Facebook announced in a blog post Tuesday that it was banning cryptocurrency advertising from the platform entirely. The company said that many ads for cryptocurrency investment opportunities, like initial coin offerings, were "not currently operating in good faith." Facebook has a point. Take Prodeum for example, a Lithuanian cryptocurrency startup that appeared online Thursday. By Monday, it was gone.
Prodeum's 12-page white paper outlined plans to build a database of fruits and vegetables on the Ethereum blockchain. That idea might sound strange, but it's not the first of its kind. Prodeum asked investors to help raise as much as 5,400 ether—roughly $6.5 million—in an ICO. But after collecting what looks like less than the price of two Chipotle burritos, Prodeum disappeared. The company's sparkly, professional-looking website was replaced with a single, trolling word: penis.
A press release on both an NBC affiliate and a New Jersey local news site vanished, along with Prodeum's website, Twitter account, and Telegram channel. Emails to the startup's customer support address bounce back. It seems like Prodeum—which sounds suspiciously like the urinary-tract infection medication Prodium—was yet another cryptocurrency scam.

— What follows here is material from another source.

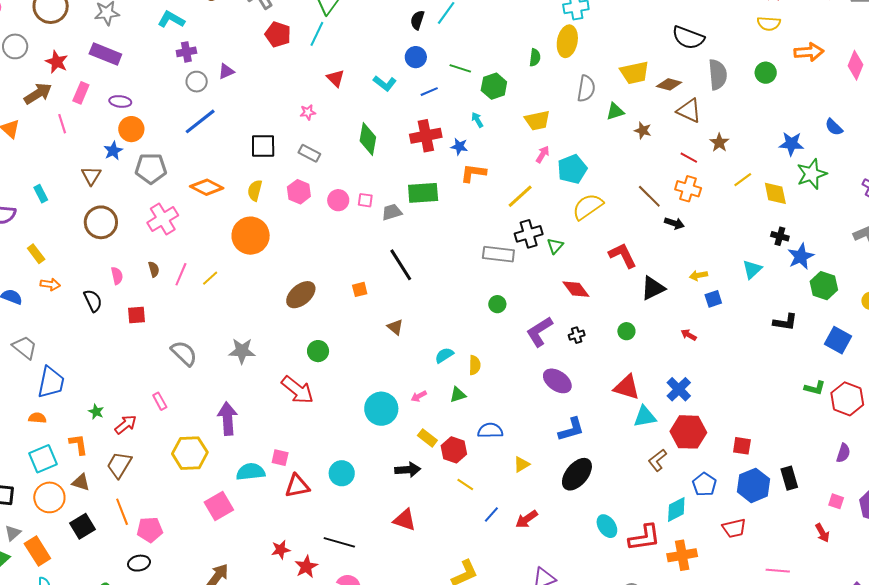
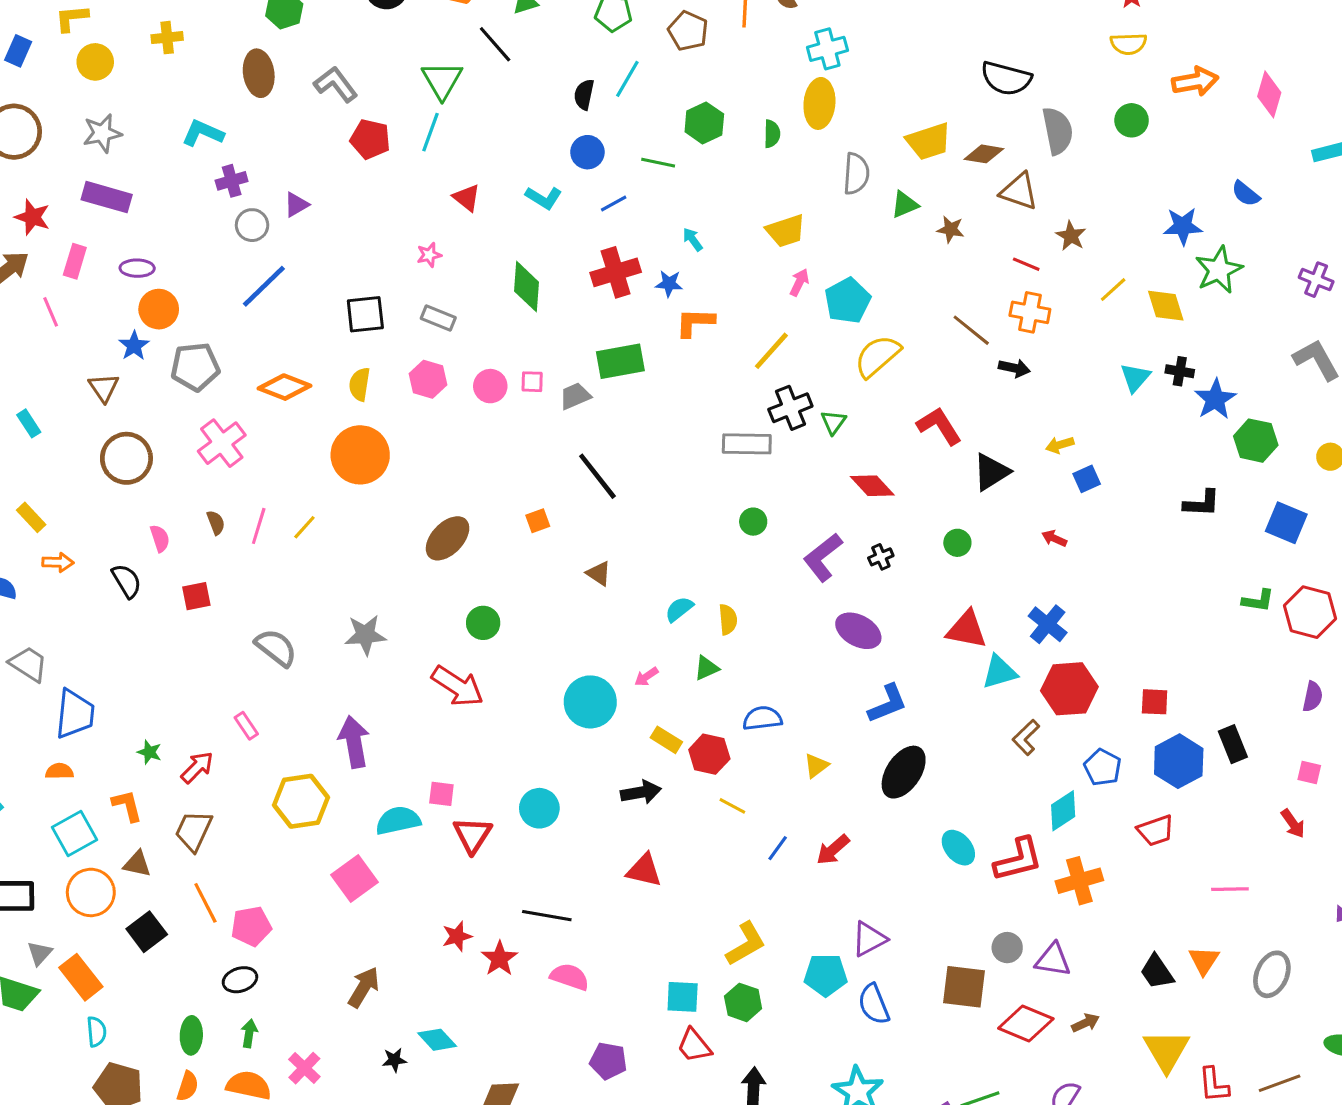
green hexagon: (494, 86) -> (704, 123), moved
cyan triangle: (752, 269) -> (1135, 378), moved
red triangle: (297, 486) -> (472, 835), turned -40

'It's easier to dupe someone into investing in your ICO in 2018 than your fake real estate business.'
It joins a long line. In April of last year, there was Mumbai-based OneCoin, a once-lauded blockchain startup that was discovered to be a Ponzi scheme—but not before its founders allegedly funneled at least $350 million through Germany. Then there was Confido, which disappeared after raising over $370,000. Don't forget BitConnect, an anonymous cryptocurrency exchange that was accused of being a Ponzi scheme numerous times before it finally shut down.
Not every ICO is a scam, and many cryptocurrency startups are legitimate. But the shady, largely unregulated cryptocurrency investment landscape is littered with dozens of fraudulent ventures. (They're also susceptible to hackers; more than 10 percent of the $3.7 billion raised through ICOs has been lost or stolen, according to a recent analysis from the accounting firm Ernst & Young.)